Both candidates have failed the voters through limited access, rote talking points, slickly packaged appearances and a barrage of attack ads that at best are misleading and at worst, outright false.
But Ms. Grimes has laid out positions on a number of issues that matter to voters, ones that separate her from her opponent.
McConnell has sabotaged jobs and transportation bills, even as Kentucky's unemployment exceeds the nation's and an Interstate 75 bridge crumbles over the Ohio River. He blocked tax credits for companies that move jobs back to this country while preserving breaks for those that move jobs overseas. He opposed extending unemployment benefits, while bemoaning the "jobless" recovery. He brags about resolving crises that he helped create.
The Senate may never recover from the bitter paralysis McConnell has inflicted through record filibusters that allow his minority to rule by obstruction.
Even before Barack Obama was sworn in, McConnell told his fellow Republicans that their strategy was to deny the new president any big wins.
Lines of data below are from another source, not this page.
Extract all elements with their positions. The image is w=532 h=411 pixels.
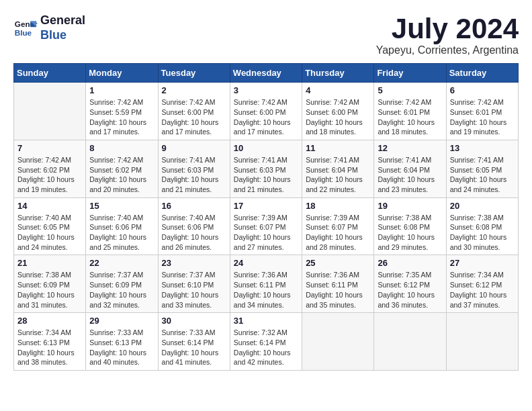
calendar-cell: 24Sunrise: 7:36 AMSunset: 6:11 PMDayligh…: [230, 255, 302, 313]
day-info: Sunrise: 7:32 AMSunset: 6:14 PMDaylight:…: [234, 328, 298, 367]
day-number: 21: [17, 258, 82, 268]
calendar-cell: [14, 83, 86, 140]
day-number: 17: [234, 201, 298, 211]
day-info: Sunrise: 7:40 AMSunset: 6:05 PMDaylight:…: [17, 213, 82, 253]
day-info: Sunrise: 7:33 AMSunset: 6:14 PMDaylight:…: [162, 328, 226, 367]
calendar-week-2: 7Sunrise: 7:42 AMSunset: 6:02 PMDaylight…: [14, 140, 519, 197]
day-number: 3: [234, 85, 298, 95]
calendar-cell: 15Sunrise: 7:40 AMSunset: 6:06 PMDayligh…: [86, 197, 158, 255]
day-number: 12: [378, 143, 442, 153]
day-info: Sunrise: 7:39 AMSunset: 6:07 PMDaylight:…: [234, 213, 298, 253]
day-number: 18: [306, 201, 370, 211]
day-info: Sunrise: 7:41 AMSunset: 6:05 PMDaylight:…: [450, 155, 515, 195]
day-info: Sunrise: 7:42 AMSunset: 6:01 PMDaylight:…: [378, 97, 442, 137]
day-number: 2: [162, 85, 226, 95]
calendar-body: 1Sunrise: 7:42 AMSunset: 5:59 PMDaylight…: [14, 83, 519, 371]
day-number: 1: [89, 85, 154, 95]
day-number: 28: [17, 316, 82, 326]
day-number: 11: [306, 143, 370, 153]
calendar-table: SundayMondayTuesdayWednesdayThursdayFrid…: [13, 63, 519, 371]
day-number: 20: [450, 201, 515, 211]
day-info: Sunrise: 7:39 AMSunset: 6:07 PMDaylight:…: [306, 213, 370, 253]
calendar-cell: 16Sunrise: 7:40 AMSunset: 6:06 PMDayligh…: [158, 197, 230, 255]
logo-icon: General Blue: [13, 16, 38, 40]
calendar-cell: 20Sunrise: 7:38 AMSunset: 6:08 PMDayligh…: [446, 197, 518, 255]
day-info: Sunrise: 7:37 AMSunset: 6:09 PMDaylight:…: [89, 270, 154, 310]
day-info: Sunrise: 7:36 AMSunset: 6:11 PMDaylight:…: [306, 270, 370, 310]
day-info: Sunrise: 7:42 AMSunset: 6:02 PMDaylight:…: [17, 155, 82, 195]
calendar-cell: 5Sunrise: 7:42 AMSunset: 6:01 PMDaylight…: [374, 83, 446, 140]
calendar-cell: 13Sunrise: 7:41 AMSunset: 6:05 PMDayligh…: [446, 140, 518, 197]
day-info: Sunrise: 7:40 AMSunset: 6:06 PMDaylight:…: [89, 213, 154, 253]
day-number: 13: [450, 143, 515, 153]
day-number: 14: [17, 201, 82, 211]
day-number: 5: [378, 85, 442, 95]
header-day-friday: Friday: [374, 64, 446, 83]
day-number: 15: [89, 201, 154, 211]
calendar-cell: 18Sunrise: 7:39 AMSunset: 6:07 PMDayligh…: [302, 197, 374, 255]
day-info: Sunrise: 7:42 AMSunset: 6:00 PMDaylight:…: [162, 97, 226, 137]
calendar-cell: 9Sunrise: 7:41 AMSunset: 6:03 PMDaylight…: [158, 140, 230, 197]
calendar-cell: 23Sunrise: 7:37 AMSunset: 6:10 PMDayligh…: [158, 255, 230, 313]
day-info: Sunrise: 7:38 AMSunset: 6:09 PMDaylight:…: [17, 270, 82, 310]
day-info: Sunrise: 7:42 AMSunset: 6:00 PMDaylight:…: [234, 97, 298, 137]
calendar-week-3: 14Sunrise: 7:40 AMSunset: 6:05 PMDayligh…: [14, 197, 519, 255]
header-day-saturday: Saturday: [446, 64, 518, 83]
calendar-cell: 27Sunrise: 7:34 AMSunset: 6:12 PMDayligh…: [446, 255, 518, 313]
calendar-cell: 31Sunrise: 7:32 AMSunset: 6:14 PMDayligh…: [230, 313, 302, 371]
calendar-cell: [302, 313, 374, 371]
calendar-cell: 3Sunrise: 7:42 AMSunset: 6:00 PMDaylight…: [230, 83, 302, 140]
day-info: Sunrise: 7:38 AMSunset: 6:08 PMDaylight:…: [450, 213, 515, 253]
day-number: 30: [162, 316, 226, 326]
day-number: 27: [450, 258, 515, 268]
day-number: 29: [89, 316, 154, 326]
month-year-title: July 2024: [376, 13, 519, 44]
day-number: 6: [450, 85, 515, 95]
calendar-week-4: 21Sunrise: 7:38 AMSunset: 6:09 PMDayligh…: [14, 255, 519, 313]
day-number: 9: [162, 143, 226, 153]
calendar-cell: 12Sunrise: 7:41 AMSunset: 6:04 PMDayligh…: [374, 140, 446, 197]
day-number: 26: [378, 258, 442, 268]
day-info: Sunrise: 7:42 AMSunset: 5:59 PMDaylight:…: [89, 97, 154, 137]
calendar-cell: 25Sunrise: 7:36 AMSunset: 6:11 PMDayligh…: [302, 255, 374, 313]
calendar-cell: 21Sunrise: 7:38 AMSunset: 6:09 PMDayligh…: [14, 255, 86, 313]
calendar-cell: 28Sunrise: 7:34 AMSunset: 6:13 PMDayligh…: [14, 313, 86, 371]
calendar-cell: 1Sunrise: 7:42 AMSunset: 5:59 PMDaylight…: [86, 83, 158, 140]
calendar-cell: 2Sunrise: 7:42 AMSunset: 6:00 PMDaylight…: [158, 83, 230, 140]
day-info: Sunrise: 7:40 AMSunset: 6:06 PMDaylight:…: [162, 213, 226, 253]
day-number: 4: [306, 85, 370, 95]
day-info: Sunrise: 7:33 AMSunset: 6:13 PMDaylight:…: [89, 328, 154, 367]
calendar-cell: 26Sunrise: 7:35 AMSunset: 6:12 PMDayligh…: [374, 255, 446, 313]
day-info: Sunrise: 7:37 AMSunset: 6:10 PMDaylight:…: [162, 270, 226, 310]
calendar-cell: 22Sunrise: 7:37 AMSunset: 6:09 PMDayligh…: [86, 255, 158, 313]
calendar-week-5: 28Sunrise: 7:34 AMSunset: 6:13 PMDayligh…: [14, 313, 519, 371]
logo-text-general: General: [40, 13, 85, 28]
day-number: 16: [162, 201, 226, 211]
calendar-cell: 19Sunrise: 7:38 AMSunset: 6:08 PMDayligh…: [374, 197, 446, 255]
header-day-sunday: Sunday: [14, 64, 86, 83]
day-number: 7: [17, 143, 82, 153]
day-info: Sunrise: 7:41 AMSunset: 6:03 PMDaylight:…: [234, 155, 298, 195]
day-number: 22: [89, 258, 154, 268]
day-number: 25: [306, 258, 370, 268]
header-day-thursday: Thursday: [302, 64, 374, 83]
day-number: 31: [234, 316, 298, 326]
logo: General Blue General Blue: [13, 13, 85, 42]
calendar-cell: 6Sunrise: 7:42 AMSunset: 6:01 PMDaylight…: [446, 83, 518, 140]
logo-text-blue: Blue: [40, 28, 85, 43]
calendar-cell: 11Sunrise: 7:41 AMSunset: 6:04 PMDayligh…: [302, 140, 374, 197]
day-info: Sunrise: 7:36 AMSunset: 6:11 PMDaylight:…: [234, 270, 298, 310]
day-number: 8: [89, 143, 154, 153]
header-day-tuesday: Tuesday: [158, 64, 230, 83]
calendar-header: SundayMondayTuesdayWednesdayThursdayFrid…: [14, 64, 519, 83]
calendar-cell: 10Sunrise: 7:41 AMSunset: 6:03 PMDayligh…: [230, 140, 302, 197]
calendar-cell: 14Sunrise: 7:40 AMSunset: 6:05 PMDayligh…: [14, 197, 86, 255]
calendar-week-1: 1Sunrise: 7:42 AMSunset: 5:59 PMDaylight…: [14, 83, 519, 140]
page-header: General Blue General Blue July 2024 Yape…: [13, 13, 519, 56]
day-number: 19: [378, 201, 442, 211]
header-day-monday: Monday: [86, 64, 158, 83]
title-section: July 2024 Yapeyu, Corrientes, Argentina: [376, 13, 519, 56]
day-info: Sunrise: 7:41 AMSunset: 6:03 PMDaylight:…: [162, 155, 226, 195]
day-info: Sunrise: 7:42 AMSunset: 6:01 PMDaylight:…: [450, 97, 515, 137]
day-number: 24: [234, 258, 298, 268]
The country was in two wars and at deep risk of sliding into a depression, but making an adversary look bad was McConnell's main mission.
His signature cause-- flooding elections with ever more money-- corrupts. He poses as a champion of the right to criticize the government, but it's really his rich buddies' right to buy the government that he champions.
If McConnell had a better record, he would not have to argue for six more years by obsessively linking Grimes to Obama, who will be gone in two years no matter what.
It's good to see these papers tell the truth about McConnell. His time is passed and he's just embarrassing now.